What is expected: Give the data back exactly. Leave out any images.

Stored data
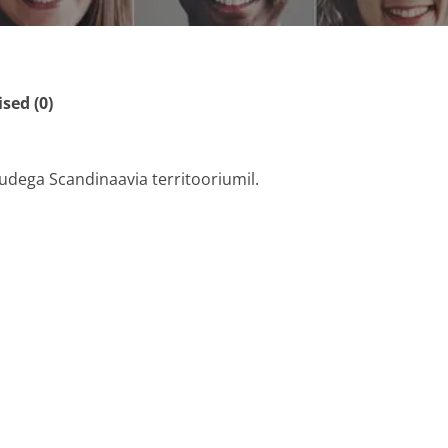
ed (0)
dega Scandinaavia territooriumil.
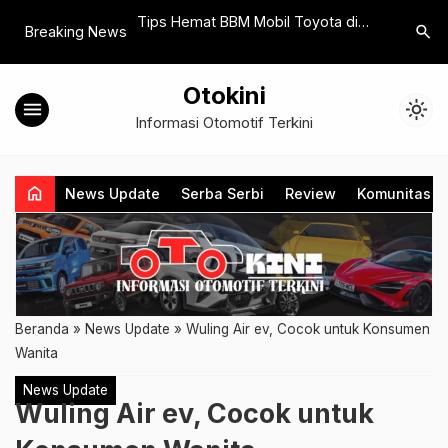
il Pertama Kali di
Tips Hemat BBM Mobil Toyota di
Dapatkan
search
Breaking News
abaya
Tengah Pembatasan Bensin
Pembelia
Bersubsidi
2025
Otokini
menu
light_mode
Informasi Otomotif Terkini
home
News Update
Serba Serbi
Review
Komunitas
Beranda
»
News Update
»
Wuling Air ev, Cocok untuk Konsumen
Wanita
News Update
Wuling Air ev, Cocok untuk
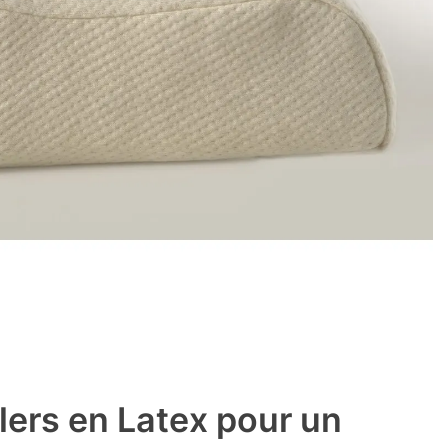
llers en Latex pour un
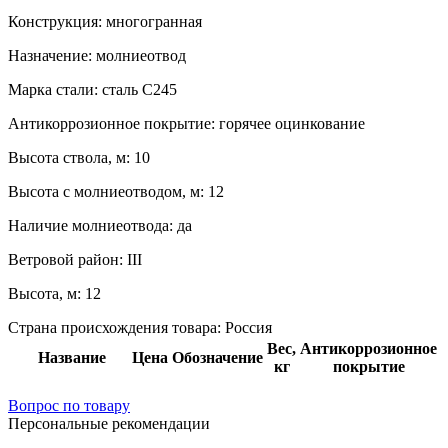
Конструкция:
многогранная
Назначение:
молниеотвод
Марка стали:
сталь С245
Антикоррозионное покрытие:
горячее оцинкование
Высота ствола, м:
10
Высота с молниеотводом, м:
12
Наличие молниеотвода:
да
Ветровой район:
III
Высота, м:
12
Страна происхождения товара: Россия
Вес,
Антикоррозионное
Название
Цена
Обозначение
кг
покрытие
Вопрос по товару
Персональные рекомендации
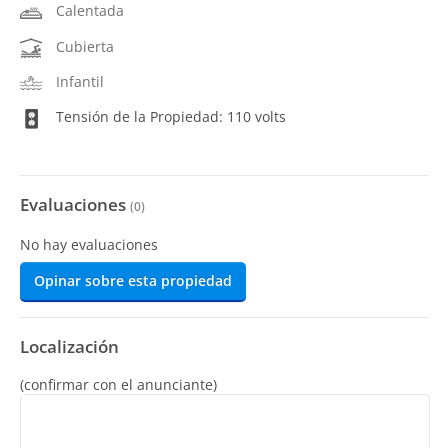
Calentada
Cubierta
Infantil
Tensión de la Propiedad: 110 volts
Evaluaciones
(
0
)
No hay evaluaciones
Opinar sobre esta propiedad
Localización
(confirmar con el anunciante)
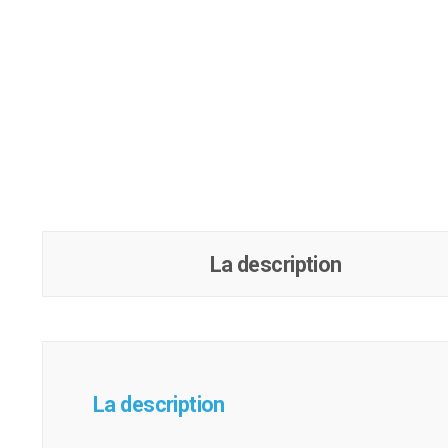
La description
La description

Solution to the problem:
ed (0)
dega Scandinaavia territooriumil.
il Pertama Kali di
Tips Hemat BBM Mobil Toyota di
Dapatkan
search
Breaking News
abaya
Tengah Pembatasan Bensin
Pembelia
Bersubsidi
2025
Otokini
menu
light_mode
Informasi Otomotif Terkini
home
News Update
Serba Serbi
Review
Komunitas
Beranda
»
News Update
»
Wuling Air ev, Cocok untuk Konsumen
Wanita
News Update
Wuling Air ev, Cocok untuk
llers en Latex pour un
Конструкция:
многогранная
Назначение:
молниеотвод
Марка стали:
сталь С245
Антикоррозионное покрытие:
горячее оцинкование
Высота ствола, м:
10
Высота с молниеотводом, м:
12
Наличие молниеотвода:
да
Ветровой район:
III
Высота, м:
12
Страна происхождения товара: Россия
Вес,
Антикоррозионное
Название
Цена
Обозначение
кг
покрытие
Вопрос по товару
Персональные рекомендации
Calentada
Cubierta
Infantil
Tensión de la Propiedad: 110 volts
Evaluaciones
(
0
)
No hay evaluaciones
Opinar sobre esta propiedad
Localización
(confirmar con el anunciante)
La description
La description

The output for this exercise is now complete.